Monday October 2, 2023

Office calendars aren’t being thrown out to make room for their 2024 replacements just yet, but climate scientists, farmers, and water managers across the state are resetting their rain gauges – October is here and a new water year has begun!

In the United States (and the majority of the world), the water year does not follow the traditional January to December calendar. Instead, water year calendars are based on the natural water cycle, and aim to encompass the precipitation that falls in autumn, as well as the winter snowpack that will move through the watershed as it melts during summer. With this in mind, the California water year begins on October 1 and concludes on the last day of September, just as the typically dry “Mediterranean” summer comes to a close. 

The United States Geological Survey (USGS), the federal agency that monitors hydrologic conditions nationwide, standardizes their reporting according to the water year. Interestingly – and perhaps confusingly to West Coast residents – other federal agencies such as the National Weather Service present most of the country’s rainfall summaries in the traditional calendar year. However, for the Western Region, they use the water year calendar. Rain and snowfall patterns are varied in different parts of the world, so the water years used for hydrologic purposes naturally vary as well. For example, in Australia, the water year begins on July 1, while the hydrological year on the African continent has varied starting dates: in North Africa, the hydrological year usually starts in September; in West Africa, it begins around March-April; and in the southern Cape region, it begins in January.
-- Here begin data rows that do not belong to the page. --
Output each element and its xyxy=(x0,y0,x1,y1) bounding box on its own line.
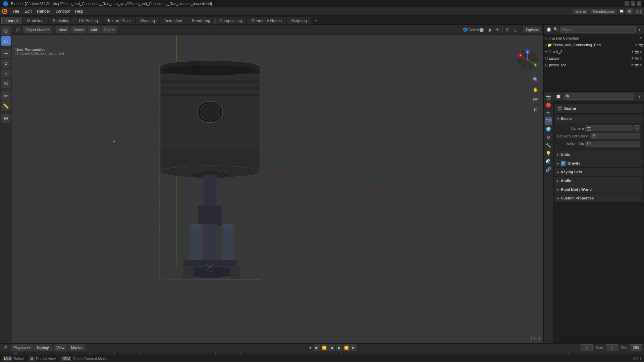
piston2-eye-icon[interactable]: 👁 xyxy=(631,57,634,60)
marker-menu[interactable]: Marker xyxy=(68,344,85,351)
tab-geometry-nodes[interactable]: Geometry Nodes xyxy=(247,17,286,24)
outliner-item-piston-rod[interactable]: ▾ 📁 Piston_and_Connecting_Rod 👁 📷 xyxy=(544,42,644,48)
play-back-button[interactable]: ◀ xyxy=(328,344,335,351)
section-rigid-body-header[interactable]: ▸ Rigid Body World xyxy=(554,185,643,193)
camera-edit-icon[interactable]: ✏ xyxy=(634,125,640,131)
view-menu-timeline[interactable]: View xyxy=(54,344,67,351)
playback-menu[interactable]: Playback ▾ xyxy=(11,344,33,351)
title-bar-controls[interactable]: — □ ✕ xyxy=(625,1,641,6)
render-layer-selector[interactable]: RenderLayer xyxy=(590,9,617,14)
add-workspace-button[interactable]: + xyxy=(312,16,320,24)
tab-texture-paint[interactable]: Texture Paint xyxy=(103,17,135,24)
maximize-button[interactable]: □ xyxy=(631,1,635,6)
viewport-shading-solid[interactable]: ⬤ xyxy=(478,26,485,34)
prop-particles-btn[interactable]: 💡 xyxy=(545,149,552,157)
scene-selector[interactable]: Scene xyxy=(573,9,588,14)
3d-viewport[interactable]: ⬡ Object Mode ▾ View Select Add Object 🌐… xyxy=(12,25,543,343)
gravity-checkbox[interactable] xyxy=(561,161,566,166)
view-menu[interactable]: View xyxy=(56,26,69,34)
outliner-item-piston-rod2[interactable]: ⬡ piston_rod 👁 📷 ⚙ xyxy=(544,62,644,68)
zoom-icon[interactable]: 🔍 xyxy=(531,75,540,84)
tab-animation[interactable]: Animation xyxy=(160,17,186,24)
timeline-editor-icon[interactable]: ⏱ xyxy=(2,344,9,351)
piston2-render-icon[interactable]: 📷 xyxy=(635,57,639,60)
editor-type-icon[interactable]: ⬡ xyxy=(14,26,21,34)
prop-object-btn[interactable]: ⚙ xyxy=(545,133,552,141)
object-menu[interactable]: Object xyxy=(101,26,117,34)
menu-window[interactable]: Window xyxy=(53,8,72,14)
pistonrod-eye-icon[interactable]: 👁 xyxy=(631,63,634,67)
scale-tool[interactable]: ⤡ xyxy=(1,69,11,78)
menu-edit[interactable]: Edit xyxy=(22,8,34,14)
play-button[interactable]: ▶ xyxy=(336,344,342,351)
section-gravity-header[interactable]: ▸ Gravity xyxy=(554,159,643,167)
prop-scene-btn[interactable]: 🎬 xyxy=(545,117,552,125)
end-frame-input[interactable]: 250 xyxy=(630,344,642,351)
viewport-options-button[interactable]: Options xyxy=(523,27,541,33)
viewport-shading-lookdev[interactable]: ◑ xyxy=(486,26,493,34)
piston-eye-icon[interactable]: 👁 xyxy=(635,43,638,47)
close-button[interactable]: ✕ xyxy=(637,1,641,6)
cursor-tool[interactable]: ⊕ xyxy=(1,26,11,36)
fullscreen-toggle[interactable]: ⛶ xyxy=(635,9,643,14)
step-back-button[interactable]: ⏪ xyxy=(321,344,328,351)
outliner-item-piston[interactable]: ⬡ piston 👁 📷 ⚙ xyxy=(544,55,644,62)
keying-menu[interactable]: Keying ▾ xyxy=(34,344,53,351)
outliner-scene-collection[interactable]: ▾ ⬡ Scene Collection 👁 xyxy=(544,35,644,42)
overlays-toggle[interactable]: ⊞ xyxy=(504,26,512,34)
camera-value[interactable]: 📷 xyxy=(585,125,633,131)
tab-shading[interactable]: Shading xyxy=(136,17,159,24)
current-frame-input[interactable]: 1 xyxy=(581,344,593,351)
navigation-gizmo[interactable]: Z Y X xyxy=(516,48,539,72)
jump-end-button[interactable]: ⏭ xyxy=(351,344,357,351)
prop-render-btn[interactable]: 📷 xyxy=(545,93,552,101)
background-scene-value[interactable]: 🎬 xyxy=(590,133,640,139)
global-selector[interactable]: 🌐 Global ▾ xyxy=(468,26,475,34)
add-tool[interactable]: ⊞ xyxy=(1,114,11,123)
eye-icon[interactable]: 👁 xyxy=(639,37,643,40)
measure-tool[interactable]: 📏 xyxy=(1,101,11,111)
outliner-search-input[interactable] xyxy=(560,26,636,33)
rotate-tool[interactable]: ↺ xyxy=(1,59,11,68)
section-scene-header[interactable]: ▾ Scene xyxy=(554,115,643,123)
link2-eye-icon[interactable]: 👁 xyxy=(631,50,634,54)
add-menu[interactable]: Add xyxy=(88,26,100,34)
section-custom-props-header[interactable]: ▸ Custom Properties xyxy=(554,194,643,202)
move-tool[interactable]: ✛ xyxy=(1,49,11,58)
properties-search-input[interactable] xyxy=(564,94,634,100)
section-audio-header[interactable]: ▸ Audio xyxy=(554,177,643,185)
tab-scripting[interactable]: Scripting xyxy=(287,17,311,24)
minimize-button[interactable]: — xyxy=(625,1,629,6)
pan-icon[interactable]: ✋ xyxy=(531,85,540,94)
properties-filter-icon[interactable]: ▼ xyxy=(638,95,641,99)
jump-start-button[interactable]: ⏮ xyxy=(314,344,320,351)
tab-layout[interactable]: Layout xyxy=(1,17,22,24)
menu-file[interactable]: File xyxy=(10,8,22,14)
menu-render[interactable]: Render xyxy=(34,8,53,14)
camera-view-icon[interactable]: 📷 xyxy=(531,95,540,104)
select-menu[interactable]: Select xyxy=(71,26,87,34)
outliner-filter-icon[interactable]: ▼ xyxy=(638,27,641,32)
prop-world-btn[interactable]: 🌍 xyxy=(545,125,552,133)
section-units-header[interactable]: ▸ Units xyxy=(554,150,643,159)
link2-render-icon[interactable]: 📷 xyxy=(635,50,639,54)
step-forward-button[interactable]: ⏩ xyxy=(343,344,350,351)
tab-rendering[interactable]: Rendering xyxy=(187,17,214,24)
start-frame-input[interactable]: 1 xyxy=(606,344,618,351)
piston-render-icon[interactable]: 📷 xyxy=(639,43,643,47)
prop-viewlayer-btn[interactable]: 👁 xyxy=(545,109,552,117)
tab-sculpting[interactable]: Sculpting xyxy=(49,17,74,24)
prop-physics-btn[interactable]: 🌊 xyxy=(545,158,552,165)
annotate-tool[interactable]: ✏ xyxy=(1,91,11,101)
tab-uv-editing[interactable]: UV Editing xyxy=(74,17,102,24)
viewport-canvas[interactable]: User Perspective (1) Scene Collection | … xyxy=(12,35,543,343)
prop-output-btn[interactable]: 🔴 xyxy=(545,101,552,109)
grid-view-icon[interactable]: ⊞ xyxy=(531,105,540,114)
transform-tool[interactable]: ⧉ xyxy=(1,79,11,88)
prop-modifier-btn[interactable]: 🔧 xyxy=(545,141,552,149)
menu-help[interactable]: Help xyxy=(72,8,86,14)
active-clip-value[interactable]: 🎞 xyxy=(585,141,640,147)
prop-constraints-btn[interactable]: 🔗 xyxy=(545,166,552,173)
pistonrod-render-icon[interactable]: 📷 xyxy=(635,63,639,67)
select-tool[interactable]: ◻ xyxy=(1,36,11,46)
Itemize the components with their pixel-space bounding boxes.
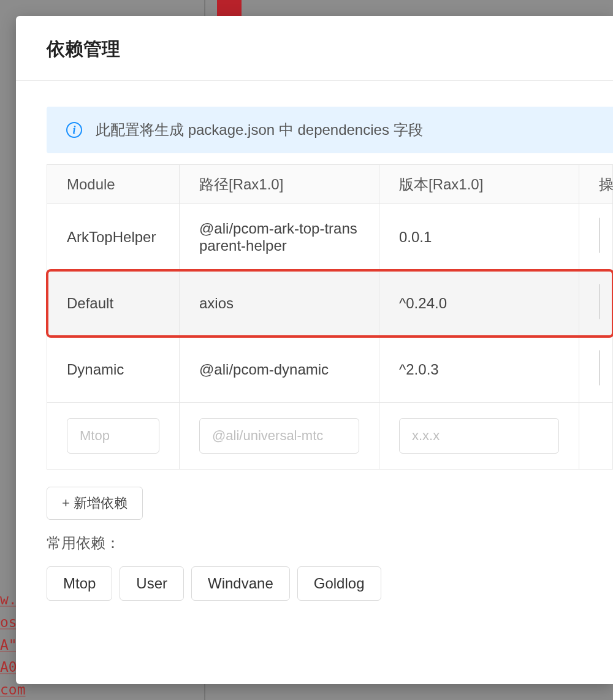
info-alert: i 此配置将生成 package.json 中 dependencies 字段: [47, 107, 613, 153]
cell-path: @ali/pcom-dynamic: [180, 337, 379, 403]
path-input[interactable]: [199, 418, 359, 454]
common-deps-tags: Mtop User Windvane Goldlog: [47, 566, 613, 601]
row-action-button[interactable]: [599, 350, 600, 386]
th-path: 路径[Rax1.0]: [180, 165, 379, 204]
info-icon: i: [66, 122, 82, 138]
table-row: Default axios ^0.24.0: [47, 270, 613, 337]
cell-version-input: [379, 403, 579, 470]
cell-path: axios: [180, 270, 379, 337]
add-dependency-label: + 新增依赖: [62, 494, 128, 512]
table-row: ArkTopHelper @ali/pcom-ark-top-transpare…: [47, 204, 613, 270]
tag-windvane[interactable]: Windvane: [191, 566, 290, 601]
table-header-row: Module 路径[Rax1.0] 版本[Rax1.0] 操: [47, 165, 613, 204]
dependencies-table: Module 路径[Rax1.0] 版本[Rax1.0] 操 ArkTopHel…: [47, 164, 613, 470]
th-action: 操: [579, 165, 613, 204]
tag-user[interactable]: User: [120, 566, 184, 601]
tag-goldlog[interactable]: Goldlog: [297, 566, 381, 601]
add-dependency-button[interactable]: + 新增依赖: [47, 487, 143, 520]
module-input[interactable]: [67, 418, 159, 454]
cell-module-input: [47, 403, 180, 470]
row-action-button[interactable]: [599, 218, 600, 253]
cell-path-input: [180, 403, 379, 470]
version-input[interactable]: [399, 418, 559, 454]
th-version: 版本[Rax1.0]: [379, 165, 579, 204]
common-deps-label: 常用依赖：: [47, 533, 613, 553]
modal-body: i 此配置将生成 package.json 中 dependencies 字段 …: [16, 81, 613, 601]
cell-version: ^2.0.3: [379, 337, 579, 403]
table-row-draft: [47, 403, 613, 470]
cell-action: [579, 204, 613, 270]
row-action-button[interactable]: [599, 284, 600, 319]
cell-version: 0.0.1: [379, 204, 579, 270]
alert-text: 此配置将生成 package.json 中 dependencies 字段: [96, 120, 423, 140]
cell-action: [579, 403, 613, 470]
dependency-modal: 依赖管理 i 此配置将生成 package.json 中 dependencie…: [16, 16, 613, 684]
table-row: Dynamic @ali/pcom-dynamic ^2.0.3: [47, 337, 613, 403]
th-module: Module: [47, 165, 180, 204]
cell-module: ArkTopHelper: [47, 204, 180, 270]
modal-header: 依赖管理: [16, 16, 613, 81]
cell-module: Dynamic: [47, 337, 180, 403]
tag-mtop[interactable]: Mtop: [47, 566, 112, 601]
cell-version: ^0.24.0: [379, 270, 579, 337]
cell-module: Default: [47, 270, 180, 337]
cell-path: @ali/pcom-ark-top-transparent-helper: [180, 204, 379, 270]
cell-action: [579, 270, 613, 337]
cell-action: [579, 337, 613, 403]
modal-title: 依赖管理: [47, 37, 582, 62]
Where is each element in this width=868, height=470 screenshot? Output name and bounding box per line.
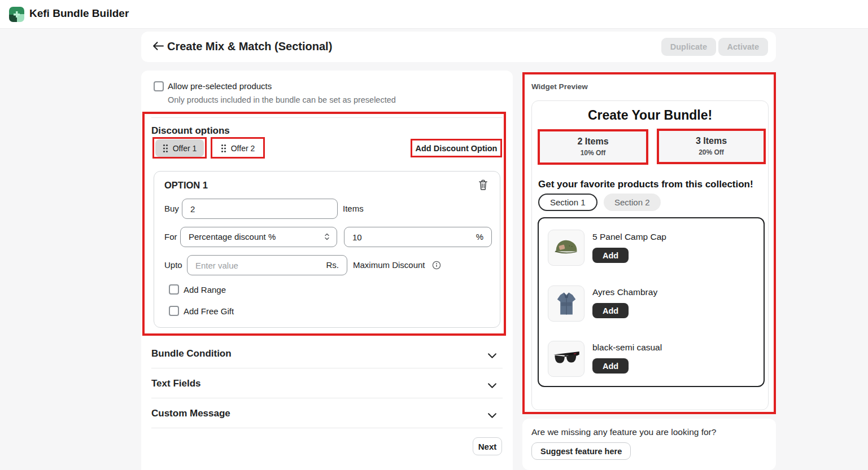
preselect-checkbox[interactable] — [154, 81, 164, 91]
buy-label: Buy — [164, 204, 179, 213]
info-icon[interactable] — [432, 261, 441, 272]
upto-label: Upto — [164, 260, 182, 270]
add-product-button[interactable]: Add — [592, 303, 629, 318]
section-2-tab[interactable]: Section 2 — [604, 194, 661, 211]
buy-quantity-input[interactable] — [182, 199, 337, 218]
option-1-card: OPTION 1 Buy Items For Percentage discou… — [154, 171, 500, 328]
offer-2-tab[interactable]: Offer 2 — [213, 139, 262, 157]
drag-handle-icon — [163, 144, 168, 153]
delete-option-trash-icon[interactable] — [478, 179, 488, 193]
custom-message-label: Custom Message — [151, 408, 230, 419]
section-1-tab[interactable]: Section 1 — [538, 194, 597, 211]
plus-glyph — [14, 11, 20, 17]
option-title: OPTION 1 — [164, 180, 208, 191]
discount-value-input[interactable] — [344, 227, 491, 247]
app-title: Kefi Bundle Builder — [29, 7, 129, 20]
offer-2-label: Offer 2 — [231, 144, 255, 153]
bundle-condition-accordion[interactable]: Bundle Condition — [141, 345, 513, 364]
text-fields-accordion[interactable]: Text Fields — [141, 375, 513, 394]
discount-type-selected-value: Percentage discount % — [189, 232, 276, 241]
chevron-down-icon — [488, 380, 497, 386]
add-range-label: Add Range — [184, 285, 226, 295]
tier-off-label: 10% Off — [540, 149, 646, 157]
tier-off-label: 20% Off — [659, 148, 764, 156]
app-logo-icon — [9, 7, 24, 22]
text-fields-label: Text Fields — [151, 378, 201, 389]
discount-options-heading: Discount options — [151, 125, 230, 137]
custom-message-accordion[interactable]: Custom Message — [141, 405, 513, 424]
percent-suffix: % — [476, 232, 483, 241]
tier-items-label: 3 Items — [659, 136, 764, 146]
divider — [151, 368, 503, 368]
add-product-button[interactable]: Add — [592, 248, 629, 263]
bundle-condition-label: Bundle Condition — [151, 348, 232, 359]
product-name: Ayres Chambray — [592, 287, 657, 297]
max-discount-input[interactable] — [187, 256, 347, 275]
chevron-down-icon — [488, 350, 497, 356]
section-1-label: Section 1 — [550, 197, 586, 207]
add-free-gift-label: Add Free Gift — [184, 306, 234, 316]
next-button[interactable]: Next — [473, 437, 502, 455]
discount-value-field: % — [344, 227, 492, 247]
widget-preview-frame: Create Your Bundle! 2 Items 10% Off 3 It… — [531, 100, 769, 410]
bundle-form-card: Allow pre-selected products Only product… — [141, 71, 513, 470]
cap-icon — [552, 233, 581, 262]
drag-handle-icon — [221, 144, 226, 153]
tier-items-label: 2 Items — [540, 137, 646, 147]
max-discount-label: Maximum Discount — [353, 260, 425, 270]
preselect-label: Allow pre-selected products — [168, 81, 272, 91]
add-range-checkbox[interactable] — [169, 284, 179, 295]
select-updown-icon — [324, 232, 330, 243]
for-label: For — [164, 232, 177, 241]
widget-preview-panel: Widget Preview Create Your Bundle! 2 Ite… — [522, 72, 776, 414]
product-image-cap — [548, 230, 585, 266]
add-free-gift-checkbox[interactable] — [169, 306, 179, 316]
divider — [151, 117, 503, 118]
collection-subtitle: Get your favorite products from this col… — [538, 179, 753, 190]
buy-quantity-field — [182, 199, 338, 219]
offer-1-tab[interactable]: Offer 1 — [155, 139, 204, 157]
suggest-feature-button[interactable]: Suggest feature here — [531, 442, 631, 460]
tier-3-items[interactable]: 3 Items 20% Off — [657, 129, 766, 164]
activate-button[interactable]: Activate — [718, 38, 768, 56]
product-name: 5 Panel Camp Cap — [592, 232, 666, 242]
top-bar: Kefi Bundle Builder — [0, 0, 868, 29]
widget-title: Create Your Bundle! — [532, 108, 768, 123]
add-product-button[interactable]: Add — [592, 358, 629, 374]
tier-2-items[interactable]: 2 Items 10% Off — [538, 129, 648, 165]
page-header: Create Mix & Match (Sectional) Duplicate… — [141, 32, 776, 62]
shirt-icon — [552, 289, 581, 318]
divider — [151, 398, 503, 398]
section-2-label: Section 2 — [614, 197, 650, 207]
preselect-help-text: Only products included in the bundle can… — [168, 95, 396, 104]
sunglasses-icon — [552, 344, 581, 374]
duplicate-button[interactable]: Duplicate — [661, 38, 716, 56]
chevron-down-icon — [488, 410, 497, 416]
feedback-card: Are we missing any feature you are looki… — [522, 419, 776, 470]
currency-suffix: Rs. — [326, 260, 339, 270]
add-discount-option-button[interactable]: Add Discount Option — [413, 140, 500, 156]
feedback-question: Are we missing any feature you are looki… — [531, 427, 716, 437]
page-title: Create Mix & Match (Sectional) — [167, 40, 332, 53]
offer-1-label: Offer 1 — [173, 144, 197, 153]
product-image-shirt — [548, 285, 585, 322]
product-name: black-semi casual — [592, 342, 662, 353]
divider — [151, 428, 503, 428]
product-list: 5 Panel Camp Cap Add Ayres Chambray Add — [538, 217, 765, 387]
back-arrow-icon[interactable] — [152, 41, 165, 52]
product-image-sunglasses — [548, 341, 585, 377]
widget-preview-label: Widget Preview — [531, 82, 588, 91]
items-label: Items — [343, 204, 364, 213]
max-discount-field: Rs. — [187, 255, 347, 275]
discount-type-select[interactable]: Percentage discount % — [180, 227, 337, 247]
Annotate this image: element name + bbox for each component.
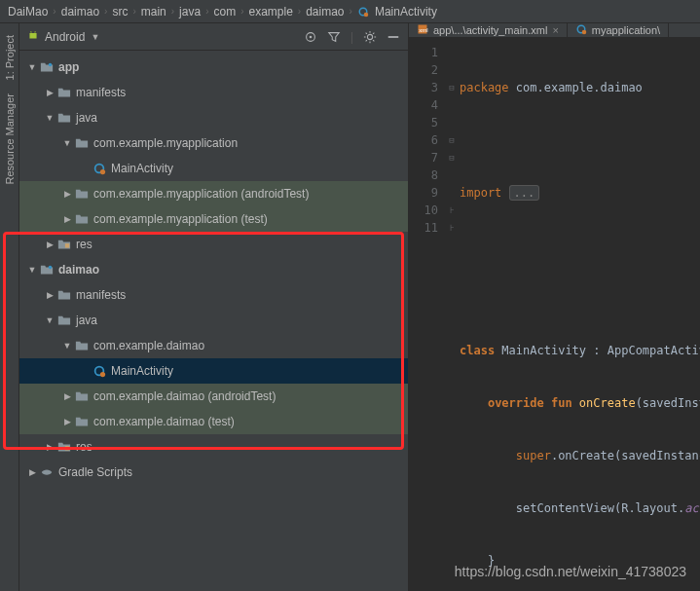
breadcrumb-item[interactable]: DaiMao <box>8 5 48 18</box>
tree-label: java <box>76 111 97 125</box>
editor: app\...\activity_main.xml × myapplicatio… <box>409 23 700 591</box>
hide-icon[interactable] <box>387 30 400 44</box>
tree-row[interactable]: manifests <box>19 282 408 308</box>
xml-icon <box>417 23 428 37</box>
chevron-right-icon[interactable] <box>60 391 74 401</box>
tree-row[interactable]: com.example.myapplication (test) <box>19 206 408 232</box>
tree-label: com.example.myapplication (androidTest) <box>93 187 309 201</box>
tree-label: manifests <box>76 288 126 302</box>
breadcrumb: DaiMao› daimao› src› main› java› com› ex… <box>0 0 700 23</box>
breadcrumb-item[interactable]: com <box>213 5 236 18</box>
breadcrumb-item[interactable]: daimao <box>306 5 344 18</box>
chevron-right-icon[interactable] <box>60 189 74 199</box>
android-icon <box>27 29 39 44</box>
chevron-down-icon[interactable] <box>60 341 74 351</box>
chevron-down-icon[interactable] <box>43 113 56 123</box>
tree-label: MainActivity <box>111 364 173 378</box>
tree-label: com.example.myapplication (test) <box>93 212 268 226</box>
editor-body[interactable]: 1234567891011 ⊟ ⊟⊟⊦⊦ package com.example… <box>409 38 700 591</box>
dropdown-icon[interactable]: ▼ <box>91 32 99 42</box>
gear-icon[interactable] <box>363 30 377 44</box>
tree-label: com.example.daimao (androidTest) <box>93 389 276 403</box>
fold-gutter[interactable]: ⊟ ⊟⊟⊦⊦ <box>444 44 460 591</box>
tab-label: myapplication\ <box>592 24 660 36</box>
editor-tab[interactable]: app\...\activity_main.xml × <box>409 23 568 37</box>
tree-row[interactable]: com.example.myapplication (androidTest) <box>19 181 408 206</box>
chevron-right-icon[interactable] <box>43 290 56 300</box>
folder-icon <box>74 414 90 429</box>
panel-title[interactable]: Android <box>45 30 85 44</box>
breadcrumb-item[interactable]: daimao <box>61 5 99 18</box>
chevron-right-icon[interactable] <box>43 88 56 97</box>
tree-row[interactable]: daimao <box>19 257 408 282</box>
chevron-down-icon[interactable] <box>25 265 39 275</box>
kotlin-class-icon <box>575 23 587 37</box>
tree-row[interactable]: res <box>19 232 408 257</box>
breadcrumb-item[interactable]: main <box>141 5 166 18</box>
tree-label: app <box>58 60 79 74</box>
folder-icon <box>74 338 90 353</box>
folder-icon <box>56 287 72 303</box>
code-area[interactable]: package com.example.daimao import ... cl… <box>460 44 700 591</box>
chevron-right-icon[interactable] <box>60 417 74 426</box>
folder-icon <box>74 186 90 202</box>
close-icon[interactable]: × <box>552 24 558 36</box>
chevron-right-icon[interactable] <box>43 442 56 452</box>
tool-project[interactable]: 1: Project <box>3 31 17 84</box>
project-tree[interactable]: appmanifestsjavacom.example.myapplicatio… <box>19 51 408 591</box>
chevron-right-icon[interactable] <box>25 467 39 477</box>
tree-row[interactable]: java <box>19 105 408 130</box>
tree-label: manifests <box>76 86 126 99</box>
project-panel: Android ▼ | appmanifestsjavacom.example.… <box>19 23 409 591</box>
tree-label: daimao <box>58 263 99 277</box>
tree-label: res <box>76 238 92 251</box>
tree-row[interactable]: Gradle Scripts <box>19 460 408 485</box>
tree-row[interactable]: com.example.myapplication <box>19 130 408 156</box>
kclass-icon <box>92 363 107 379</box>
tree-row[interactable]: MainActivity <box>19 156 408 181</box>
resfolder-icon <box>56 237 72 252</box>
tree-label: Gradle Scripts <box>58 465 132 479</box>
breadcrumb-item[interactable]: example <box>248 5 292 18</box>
tool-resource-manager[interactable]: Resource Manager <box>3 90 17 189</box>
scroll-from-source-icon[interactable] <box>304 30 317 44</box>
editor-tab[interactable]: myapplication\ <box>568 23 669 37</box>
folder-icon <box>74 211 90 227</box>
tree-row[interactable]: java <box>19 308 408 333</box>
module-icon <box>39 59 55 75</box>
tree-label: java <box>76 314 97 327</box>
tree-label: res <box>76 440 92 454</box>
line-number-gutter: 1234567891011 <box>409 44 444 591</box>
tree-row[interactable]: MainActivity <box>19 358 408 384</box>
project-panel-header: Android ▼ | <box>19 23 408 51</box>
folder-icon <box>74 135 90 151</box>
tab-label: app\...\activity_main.xml <box>433 24 547 36</box>
gradle-icon <box>39 464 55 480</box>
resfolder-icon <box>56 439 72 455</box>
tool-strip-left: 1: Project Resource Manager <box>0 23 19 591</box>
tree-label: com.example.daimao <box>93 339 204 352</box>
tree-row[interactable]: com.example.daimao <box>19 333 408 358</box>
kclass-icon <box>92 161 107 176</box>
filter-icon[interactable] <box>327 30 341 44</box>
tree-label: com.example.daimao (test) <box>93 415 235 428</box>
tree-row[interactable]: res <box>19 434 408 460</box>
breadcrumb-item[interactable]: java <box>179 5 201 18</box>
tree-row[interactable]: app <box>19 55 408 80</box>
chevron-right-icon[interactable] <box>43 240 56 249</box>
chevron-down-icon[interactable] <box>43 315 56 325</box>
tree-label: MainActivity <box>111 162 173 175</box>
tree-row[interactable]: com.example.daimao (test) <box>19 409 408 434</box>
tree-label: com.example.myapplication <box>93 136 238 150</box>
watermark: https://blog.csdn.net/weixin_41738023 <box>455 564 686 579</box>
folder-icon <box>56 110 72 126</box>
folder-icon <box>56 85 72 100</box>
tree-row[interactable]: manifests <box>19 80 408 105</box>
tree-row[interactable]: com.example.daimao (androidTest) <box>19 384 408 409</box>
kotlin-class-icon <box>357 6 369 18</box>
chevron-down-icon[interactable] <box>25 62 39 72</box>
chevron-down-icon[interactable] <box>60 138 74 148</box>
breadcrumb-item[interactable]: src <box>112 5 128 18</box>
breadcrumb-item-current[interactable]: MainActivity <box>375 5 437 18</box>
chevron-right-icon[interactable] <box>60 214 74 224</box>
In the United States, annual hydrologic conditions have been recorded for over 100 years! The USGS released its first water-year compilation in 1911, and California has water-year data dating back to 1901. In California’s Central Valley, the Department of Water Resources classifies water years into different types (wet, above normal, below normal, dry, or critical), based on indices for the Sacramento and San Joaquin rivers that reflect the amount of runoff available in each basin. The driest year on record in the Central Valley happened in 1977, when less than a third of the average recorded runoff occurred, totaling only about 6-million-acre feet. For context, urban water use is around 10-million-acre feet per year, and agricultural water use ranges between 30-37-million-acre feet per year. In contrast, 1983 was the highest water year on record with almost 53-million-acre feet of runoff – nearly enough to fill Lake Powell and Lake Mead, the largest reservoirs in the United States. The 2023 water year was “wet,” with over 140% of the long-term average precipitation, and much of it was delivered by a series of drenching atmospheric rivers. However, on the coattails of another hot California summer, these times may feel like memories from long ago. 

Water year classifications inform water projections, current water management practices, and storage strategies. For example, if a water year is “dry,” outflows from storage reservoirs to the Bay Delta are reduced to maintain water allocations for other demands on the system. Over time, these reduced flows may not be able to support at-risk species and habitats as there will not be enough water in the system. Climate scientists can use past years’ information to predict future water conditions, and those projections can inform water policies. As climate change continues to influence the Central Valley watersheds, water year trends help managers adapt policies to mitigate impacts. Fisheries biologists pair water year classifications with population data to understand how changes in hydrological years affect fish populations. For example, low water years often correspond to reduced abundance in cold-water species like salmon and trout. With current projections estimating more dry years, prospects are bleak for these fish. However, the more we understand how fish populations are influenced by different water year types, the better equipped we are to manage these populations in our ever-changing climate.

Current projections estimate that California is in for another wet winter with a 95% chance that El Niño will continue through the winter. So, get your rain boots ready and keep your fingers crossed for another wet winter to keep California out of drought conditions!